*** Begin section ***
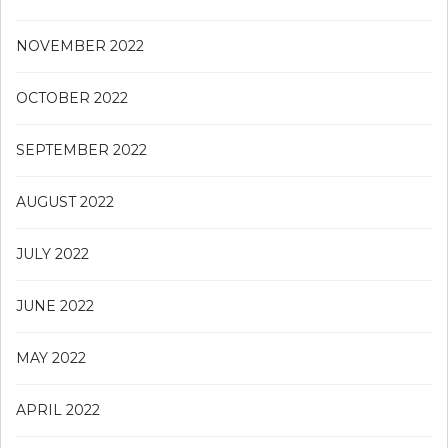
NOVEMBER 2022
OCTOBER 2022
SEPTEMBER 2022
AUGUST 2022
JULY 2022
JUNE 2022
MAY 2022
APRIL 2022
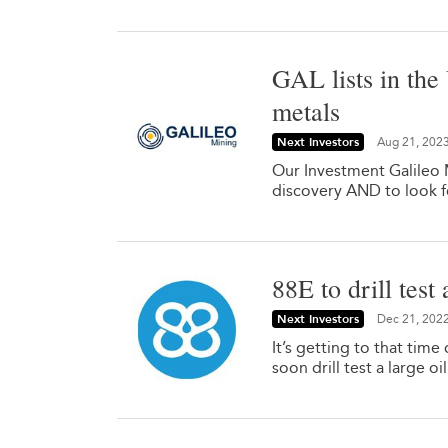
GAL lists in the
metals
Next Investors
Aug 21, 202
Our Investment Galileo M
discovery AND to look f
88E to drill test
Next Investors
Dec 21, 202
It’s getting to that time
soon drill test a large o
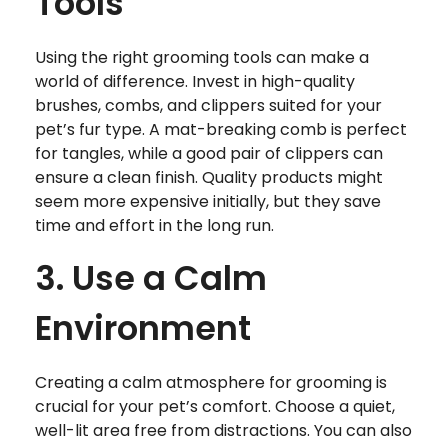
Tools
Using the right grooming tools can make a
world of difference. Invest in high-quality
brushes, combs, and clippers suited for your
pet’s fur type. A mat-breaking comb is perfect
for tangles, while a good pair of clippers can
ensure a clean finish. Quality products might
seem more expensive initially, but they save
time and effort in the long run.
3. Use a Calm
Environment
Creating a calm atmosphere for grooming is
crucial for your pet’s comfort. Choose a quiet,
well-lit area free from distractions. You can also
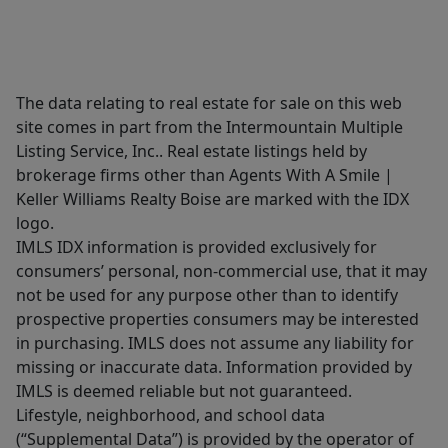
The data relating to real estate for sale on this web
site comes in part from the Intermountain Multiple
Listing Service, Inc.. Real estate listings held by
brokerage firms other than Agents With A Smile |
Keller Williams Realty Boise are marked with the IDX
logo.
IMLS IDX information is provided exclusively for
consumers’ personal, non-commercial use, that it may
not be used for any purpose other than to identify
prospective properties consumers may be interested
in purchasing. IMLS does not assume any liability for
missing or inaccurate data. Information provided by
IMLS is deemed reliable but not guaranteed.
Lifestyle, neighborhood, and school data
(“Supplemental Data”) is provided by the operator of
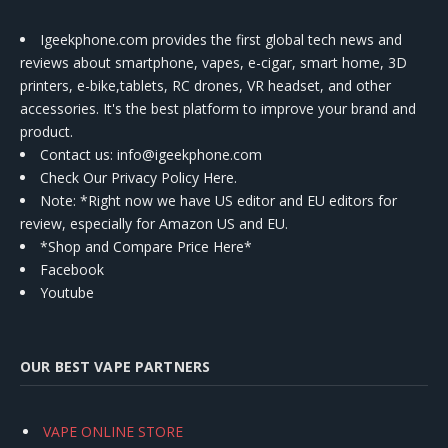
Igeekphone.com provides the first global tech news and
reviews about smartphone, vapes, e-cigar, smart home, 3D
printers, e-bike,tablets, RC drones, VR headset, and other
accessories. It's the best platform to improve your brand and
product.
Contact us
: info@igeekphone.com
Check Our Privacy Policy Here.
Note: *Right now we have US editor and EU editors for
review, especially for Amazon US and EU.
*Shop and Compare Price Here*
Facebook
Youtube
OUR BEST VAPE PARTNERS
VAPE ONLINE STORE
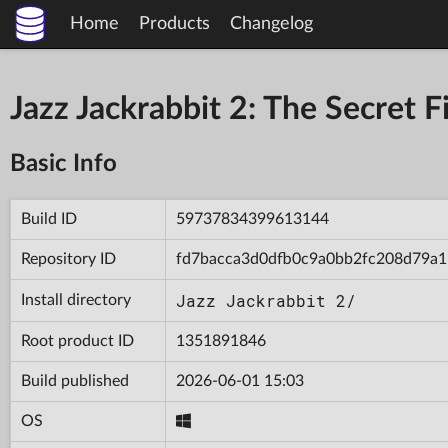
Home
Products
Changelog
Jazz Jackrabbit 2: The Secret
Basic Info
Build ID
59737834399613144
Repository ID
fd7bacca3d0dfb0c9a0bb2fc208d79a1
Jazz Jackrabbit 2/
Install directory
Root product ID
1351891846
Build published
2026-06-01 15:03
OS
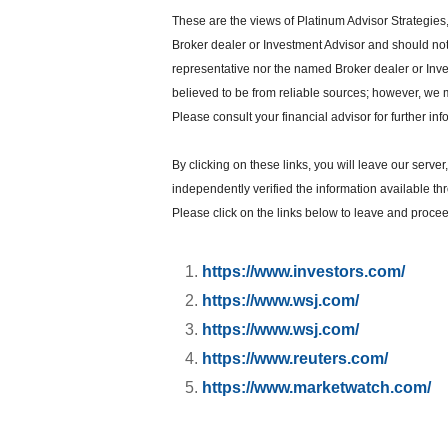
These are the views of Platinum Advisor Strategies
Broker dealer or Investment Advisor and should no
representative nor the named Broker dealer or Inves
believed to be from reliable sources; however, we 
Please consult your financial advisor for further inf
By clicking on these links, you will leave our serve
independently verified the information available thro
Please click on the links below to leave and proceed
https://www.investors.com/
https://www.wsj.com/
https://www.wsj.com/
https://www.reuters.com/
https://www.marketwatch.com/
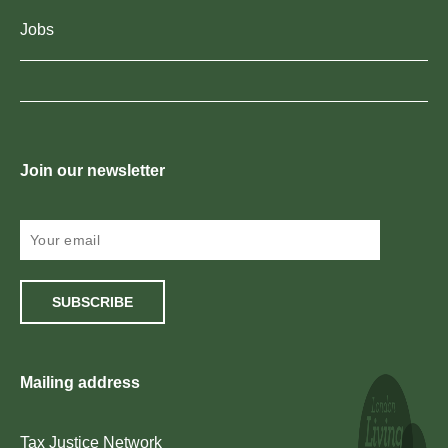
Jobs
Join our newsletter
SUBSCRIBE
Mailing address
Tax Justice Network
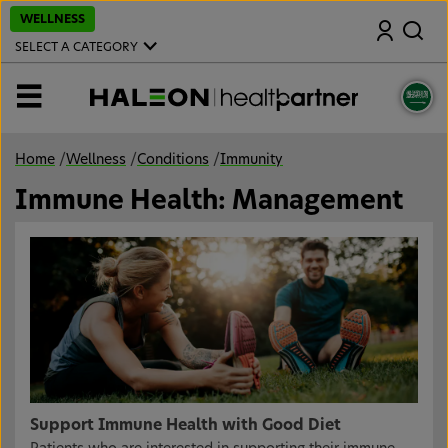
S
WELLNESS
Search
k
i
SELECT A CATEGORY
p
t
o
MENU
m
a
i
n
Home
/
Wellness
/
Conditions
/
Immunity
c
o
Immune Health: Management
n
t
e
n
t
Support Immune Health with Good Diet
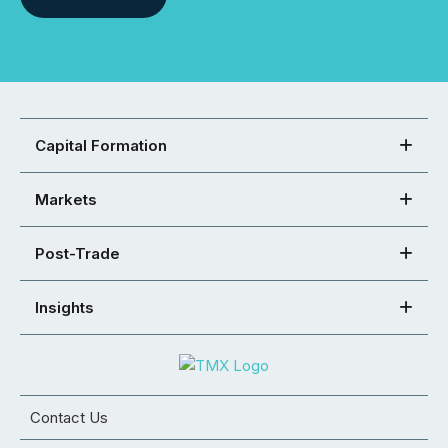
Capital Formation
Markets
Post-Trade
Insights
Contact Us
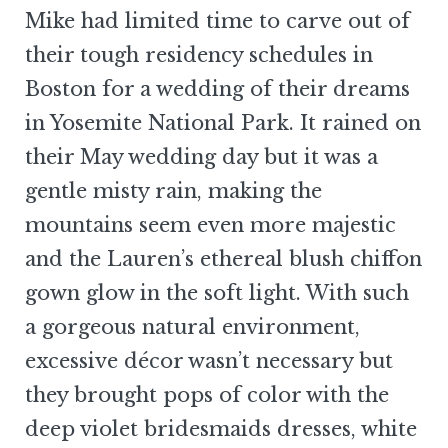
Mike had limited time to carve out of
their tough residency schedules in
Boston for a wedding of their dreams
in Yosemite National Park. It rained on
their May wedding day but it was a
gentle misty rain, making the
mountains seem even more majestic
and the Lauren’s ethereal blush chiffon
gown glow in the soft light. With such
a gorgeous natural environment,
excessive décor wasn’t necessary but
they brought pops of color with the
deep violet bridesmaids dresses, white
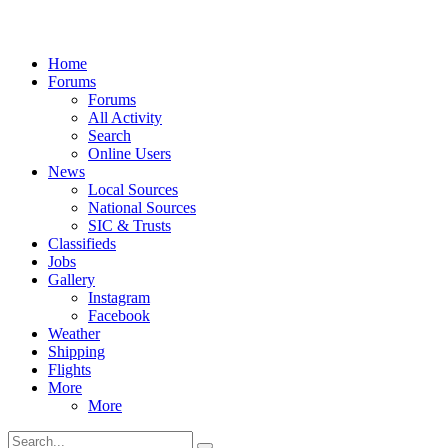
Home
Forums
Forums
All Activity
Search
Online Users
News
Local Sources
National Sources
SIC & Trusts
Classifieds
Jobs
Gallery
Instagram
Facebook
Weather
Shipping
Flights
More
More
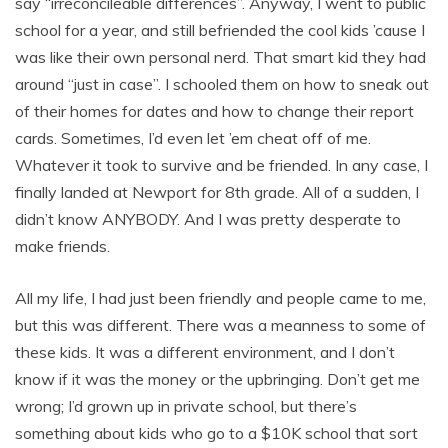
say “irreconcileable differences”. Anyway, I went to public
school for a year, and still befriended the cool kids ’cause I
was like their own personal nerd. That smart kid they had
around “just in case”. I schooled them on how to sneak out
of their homes for dates and how to change their report
cards. Sometimes, I’d even let ’em cheat off of me.
Whatever it took to survive and be friended. In any case, I
finally landed at Newport for 8th grade. All of a sudden, I
didn’t know ANYBODY. And I was pretty desperate to
make friends.
All my life, I had just been friendly and people came to me,
but this was different. There was a meanness to some of
these kids. It was a different environment, and I don’t
know if it was the money or the upbringing. Don’t get me
wrong; I’d grown up in private school, but there’s
something about kids who go to a $10K school that sort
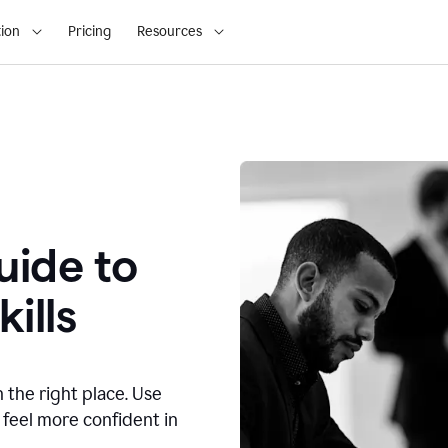
ion
Pricing
Resources
ide to
ills
n the right place. Use
 feel more confident in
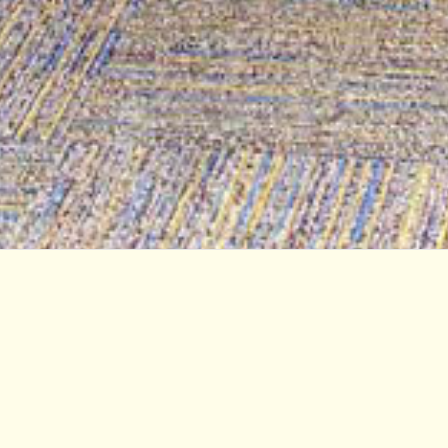
Student Services Center at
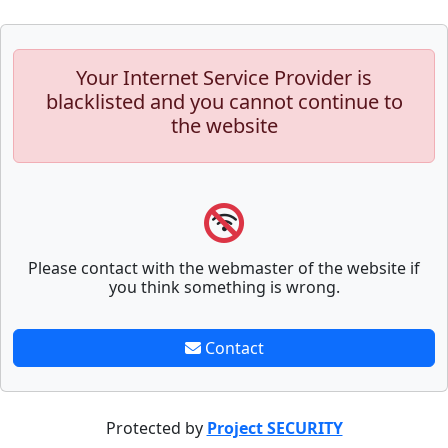
Your Internet Service Provider is
blacklisted and you cannot continue to
the website
Please contact with the webmaster of the website if
you think something is wrong.
Contact
Protected by
Project SECURITY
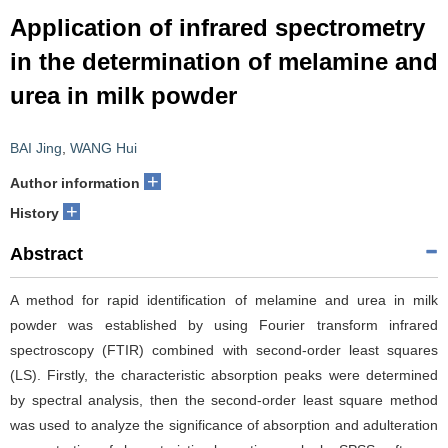
Application of infrared spectrometry
in the determination of melamine and
urea in milk powder
BAI Jing
,
WANG Hui
+
Author information
+
History
Abstract
A method for rapid identification of melamine and urea in milk
powder was established by using Fourier transform infrared
spectroscopy (FTIR) combined with second-order least squares
(LS). Firstly, the characteristic absorption peaks were determined
by spectral analysis, then the second-order least square method
was used to analyze the significance of absorption and adulteration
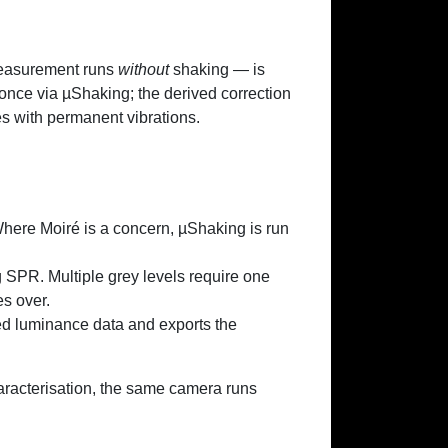
measurement runs
without
shaking — is
once via µShaking; the derived correction
es with permanent vibrations.
Where Moiré is a concern, µShaking is run
 SPR. Multiple grey levels require one
s over.
d luminance data and exports the
aracterisation, the same camera runs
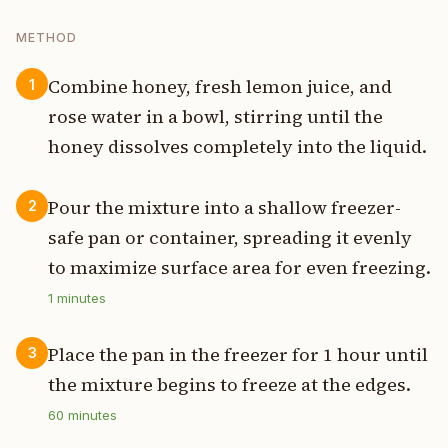
METHOD
Combine honey, fresh lemon juice, and
1
rose water in a bowl, stirring until the
honey dissolves completely into the liquid.
Pour the mixture into a shallow freezer-
2
safe pan or container, spreading it evenly
to maximize surface area for even freezing.
1
minutes
Place the pan in the freezer for 1 hour until
3
the mixture begins to freeze at the edges.
60
minutes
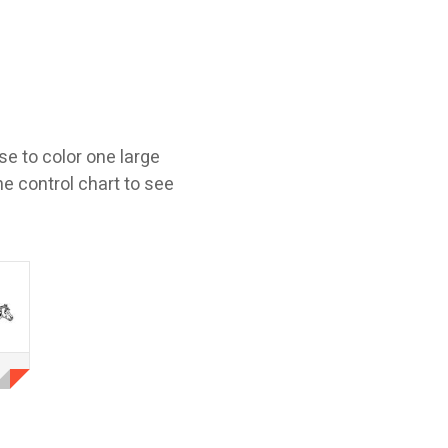
e to color one large
he control chart to see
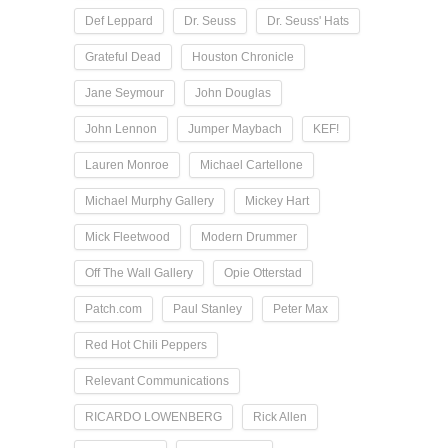
Def Leppard
Dr. Seuss
Dr. Seuss' Hats
Grateful Dead
Houston Chronicle
Jane Seymour
John Douglas
John Lennon
Jumper Maybach
KEF!
Lauren Monroe
Michael Cartellone
Michael Murphy Gallery
Mickey Hart
Mick Fleetwood
Modern Drummer
Off The Wall Gallery
Opie Otterstad
Patch.com
Paul Stanley
Peter Max
Red Hot Chili Peppers
Relevant Communications
RICARDO LOWENBERG
Rick Allen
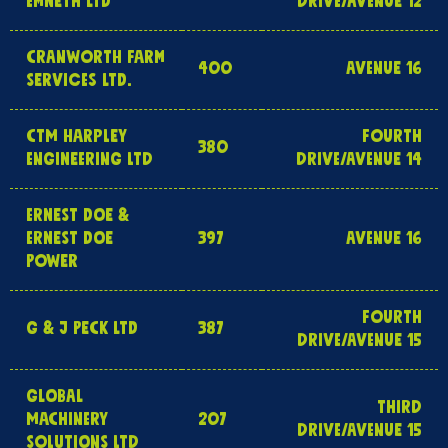
EMNETH LTD
DRIVE/AVENUE 12
CRANWORTH FARM
400
AVENUE 16
SERVICES LTD.
CTM HARPLEY
FOURTH
380
ENGINEERING LTD
DRIVE/AVENUE 14
ERNEST DOE &
ERNEST DOE
397
AVENUE 16
POWER
FOURTH
G & J PECK LTD
387
DRIVE/AVENUE 15
GLOBAL
THIRD
MACHINERY
207
DRIVE/AVENUE 15
SOLUTIONS LTD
*** End section ***
» **Work task**
Quote only what lies between the first line of the records and the line containing "seem more expensive initially, but they save", please, including both lines and excluding images.

» **Output below**
NOVEMBER 2022
OCTOBER 2022
SEPTEMBER 2022
AUGUST 2022
JULY 2022
JUNE 2022
MAY 2022
APRIL 2022
GAL lists in the
metals
Next Investors
Aug 21, 202
Our Investment Galileo M
discovery AND to look f
88E to drill test
Next Investors
Dec 21, 202
It’s getting to that time
soon drill test a large o
Tools
Using the right grooming tools can make a
world of difference. Invest in high-quality
brushes, combs, and clippers suited for your
pet’s fur type. A mat-breaking comb is perfect
for tangles, while a good pair of clippers can
ensure a clean finish. Quality products might
seem more expensive initially, but they save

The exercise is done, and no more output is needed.